Monday, Jul. 12, 1937
On Top
Swain to Pezzi to Adam is not a baseball double play, but the briefest way of describing a contest which has lately raged in the substratosphere between England and Italy. Last autumn England's Squadron Leader F. D. R. Swain set a new world airplane altitude record of 49,944 ft. in a Bristol monoplane (TIME, Oct. 12). Two months ago Italy's Colonel Mario Pezzi boosted the record to 51,361 ft. in a Caproni biplane (TIME, May 17). Last week England's Lieutenant M. J. Adam flew Pilot Swain's Bristol to 53,937 ft. This rivalry would have no more importance than an urchin's game of "whole-hand-or-none" on a baseball bat to see who shall be first up, were it not for the fact that always so far in aviation's brief history today's altitude record has become tomorrow's airway.

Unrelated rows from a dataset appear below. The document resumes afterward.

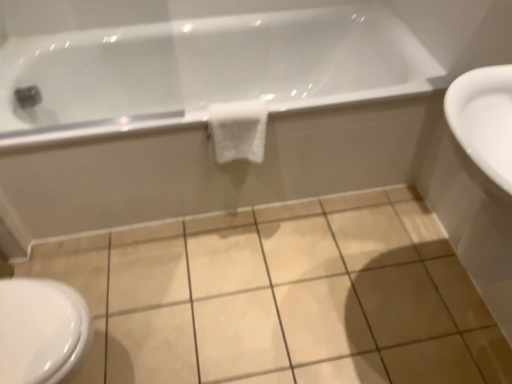 Where is `vacant point above beige ceramic tile at center (from a real-world perspective)`? The height and width of the screenshot is (384, 512). vacant point above beige ceramic tile at center (from a real-world perspective) is located at coordinates (248, 282). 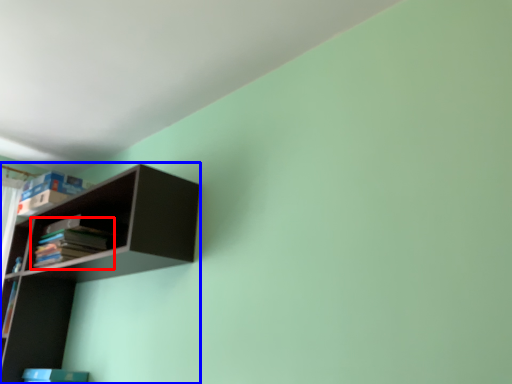 Question: Which object appears farthest to the camera in this image, book (highlighted by a red box) or shelf (highlighted by a blue box)?

Choices:
 (A) book
 (B) shelf

Answer: (A) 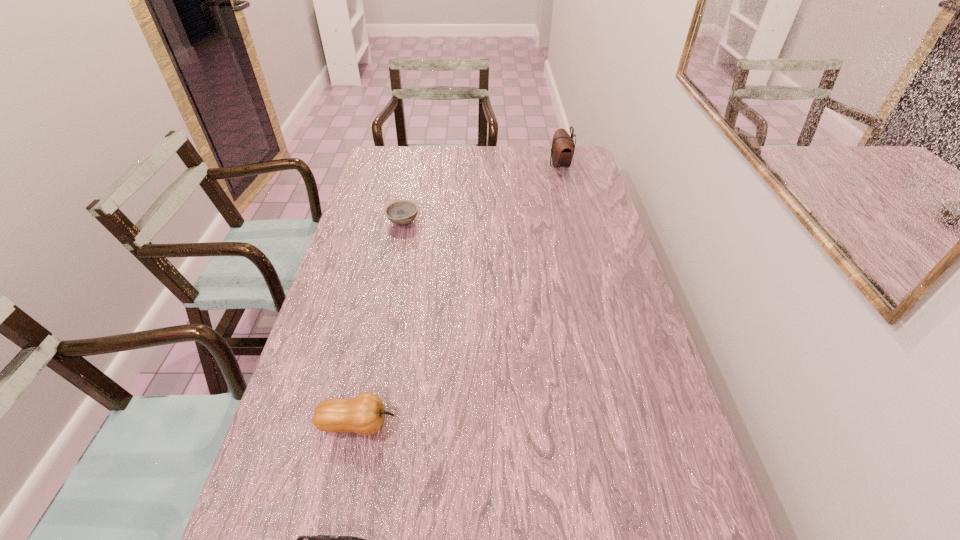 Identify the location of the tallest object. This screenshot has height=540, width=960. (562, 151).

What are the coordinates of `pouch` in the screenshot? It's located at (562, 151).

Locate an element on the screen. The width and height of the screenshot is (960, 540). the second nearest object is located at coordinates (364, 414).

This screenshot has height=540, width=960. Identify the location of gourd. (364, 414).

Fifteen years ago world's altitude record was under 37,000 ft. In the last three years several groups of commercial airmen have spent many an hour at this height preparing the way for passenger transports. Last week when the first such transport underwent successful high-flight tests, it became apparent that commercial flying in the substratosphere is soon to be a commonplace. Until about 1930 transports flew by "contact"--i. e., maintaining visual contact with the ground. With development of beams and other radio navigational aids, airliners ventured to fly blind for long stretches at 10,000 ft. (world record in 1911) in the manner which is now standard the world over. Bold spirits thereupon visualized flying twice or thrice as high to escape bad weather, take advantage of reduced air resistance, trade winds. First man to attempt what many called a ridiculous stunt was the late great Wiley Post. Wearing a cumbersome rubber oxygen suit, Post made three flights in the substratosphere in his famed globe-girdling Winnie Mae, the longest from Los Angeles to Cleveland in March 1935. Each time he risked his life, and mechanical difficulties prevented complete success, but he did lift his plane's speed from 150 to 340 m.p.h. and he found no weather hazards at 35,000 ft. These results convinced Transcontinental & Western Air, which had cooperated in the tests, that further research was worthwhile.

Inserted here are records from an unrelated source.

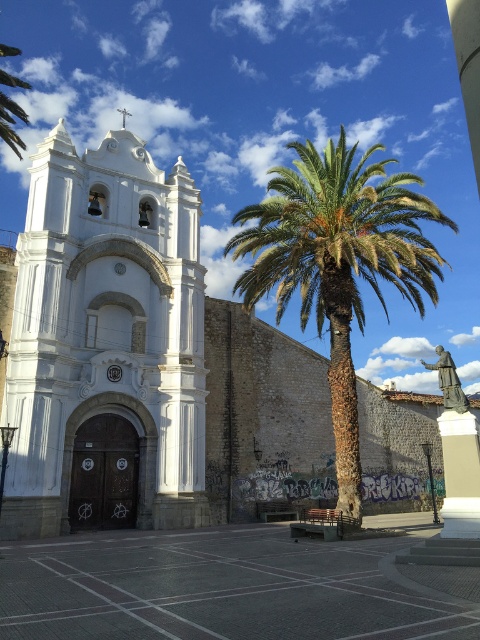 You are planning to place a large statue in the gray concrete plaza at center. Considering the size of the plaza, will it fit comfortably without overcrowding the space? Please refer to the green leafy palm at center for spatial context.

The gray concrete plaza at center is smaller than the green leafy palm at center, so placing a large statue there may overcrowd the space as the plaza is not large enough to accommodate it comfortably.

You are planning to build a small garden between the white stone church at center and the gray concrete plaza at center. Considering their sizes, which one has more space available for the garden?

The gray concrete plaza at center has more space available for the garden because the white stone church at center is wider, leaving less room between them.

You are a visitor standing in front of the church and want to take a photo that includes both the gray concrete plaza at center and the green leafy palm at center. Which object will appear taller in the photo?

The green leafy palm at center will appear taller in the photo because it is taller than the gray concrete plaza at center.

TWA set aside a Northrop Gamma for experiments, last year made a big splash of headlines by coining the word "over-weather." Theory was that at 35,000 ft. it was always clear, always calm, all winds were steady. That this was not entirely the case was presently proved by TWA's crack Test-Pilot Daniel W. ("Tommy") Tomlinson. Burly and devil-may-care, he learned his flying in the Navy's celebrated acrobatic-team of Sea Hawks, of whom he is the sole survivor. Known as "Indian Joe" to the fleet, Tomlinson would stunt at night with lights out so officers could not see him. Eventually his gallivanting got him cashiered from the service and he joined TWA as assistant to President Jack Frye, himself a top-notch flyer. Today Tomlinson holds several world records, has spent more time above 35,000 ft. than any other man, is regarded so highly as a flyer that insurance companies have been known to cut their premiums 50% on a new plane if he is to test-fly it. Last winter Tomlinson made constant trips to the substratosphere in the single-motored Gamma. Devil-may-care as ever, he spurned any such oxygen suit as Wiley Post wore, merely bundled up warmly, stuck an oxygen tube in his mouth. Says he: "I don't know what it may do to me eventually. Doctors say it may kill me, but I reckon not. I have to build up to each flight by drinking lots of milk and sleeping long hours and when I get down I have bloody noses and bad attacks of boils for a week or so. But they go 'way."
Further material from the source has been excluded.